Beyond Racism and Poverty. The Truck System on Louisiana Plantations and Dutch Peateries, 1865-1920
PhD Defense of November 25, 2016, Vrije Universiteit Amsterdam
On November 25, Karin Lurvink successfully defended her PhD thesis titled Beyond Racism and Poverty. The Truck System on Louisiana Plantations and Dutch Peateries, 1865-1920 in the aula of the Vrije Universiteit Amsterdam. The truck system, a non-cash payment system in which workers were paid wholly or partly through the company store, was a global phenomenon in the nineteenth century and early twentieth century. The system as such has been analyzed by historians, though few of them have looked further than the ‘exploitation’ stories concerning coercion and poverty. They have focused on the experiences of the workers only, and have excluded the experiences of the employers.

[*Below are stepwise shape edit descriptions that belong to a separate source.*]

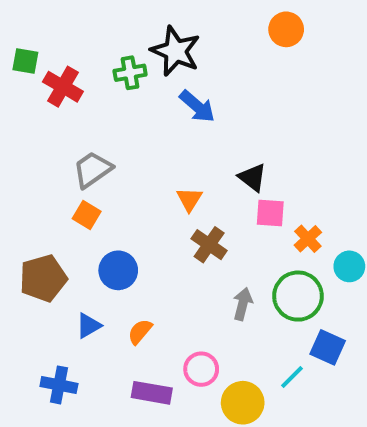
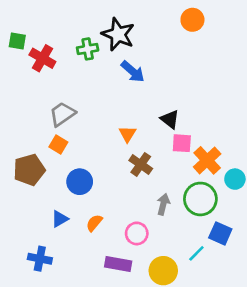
orange cross: (308, 239) -> (207, 160), size x1.5
brown pentagon: (43, 278) -> (29, 170), moved
pink circle: (201, 369) -> (137, 233), moved
purple rectangle: (152, 393) -> (118, 264), moved

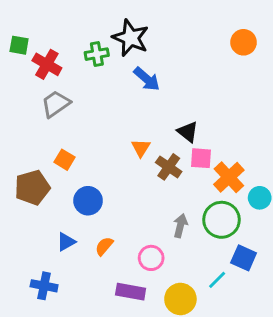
orange circle: (192, 20) -> (244, 42), moved
gray trapezoid: (62, 114) -> (56, 104), moved
brown cross: (141, 164) -> (169, 167), moved

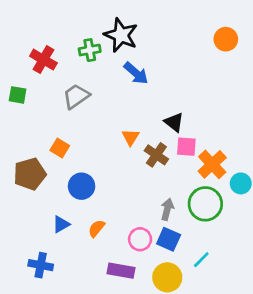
green square: (19, 45) -> (18, 95), moved
gray trapezoid: (56, 104) -> (76, 96), moved
blue square: (244, 258) -> (169, 239), moved

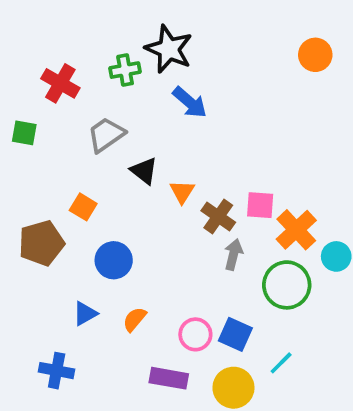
black triangle: (174, 122) -> (144, 171), moved
gray arrow: (167, 209) -> (233, 255), moved

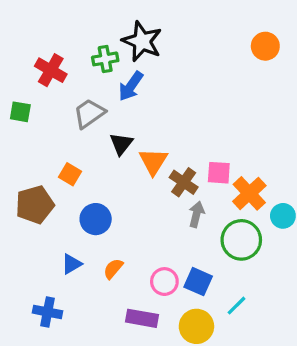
blue arrow: (190, 102) -> (131, 86), moved, turned 84
black triangle: (144, 171) -> (121, 144), turned 30
orange triangle: (182, 192) -> (153, 161), size x1.4

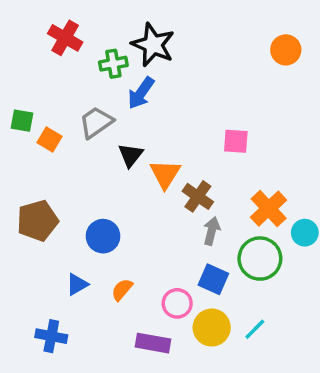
red cross: (51, 70) -> (65, 38), moved
pink square: (219, 173) -> (236, 141), moved
orange square: (70, 174) -> (50, 140), moved
blue square: (198, 282) -> (213, 279), moved
yellow circle: (196, 326) -> (212, 328), moved

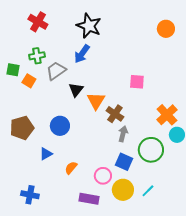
green cross: (113, 64) -> (37, 56), moved
orange cross: (269, 209) -> (167, 115), moved
blue circle: (103, 236) -> (60, 126), moved
blue triangle: (77, 284) -> (46, 154), moved

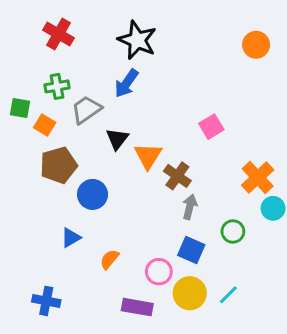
pink square: (137, 82) -> (211, 127), turned -35
brown pentagon: (22, 128) -> (59, 165), moved
green circle: (151, 150) -> (233, 231), size x0.6

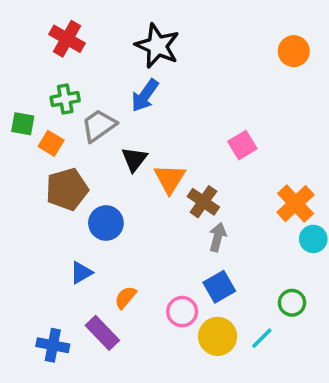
green circle: (233, 231) -> (292, 303), moved
blue square: (191, 250) -> (219, 287), turned 36
purple rectangle: (137, 307) -> (102, 333), moved, turned 36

In her dissertation, Lurvink compares the truck payment method of sugar and cotton plantation laborers in Louisiana after the abolition of slavery to peat laborers in the Netherlands, and offers an explanation for its emergence, persistence, and decline. Drawing on a large amount of archival materials that she analyzed both quantitatively and qualitatively, she constructs the rationale behind the truck system from the perspective of the laborers and of employers. By treating both the employers and the workers as rational individuals who balanced costs, risks, and opportunities, she distances itself from the ‘moral debates’ on poverty and racism. Her comparative approach in combination with the rational choice-approach provides new insights on how the truck system worked.
Karin Lurvink starts working as a postdoc researcher on the project Slaves, Commodities, and Logistics at the Vrije Universiteit in January 2017.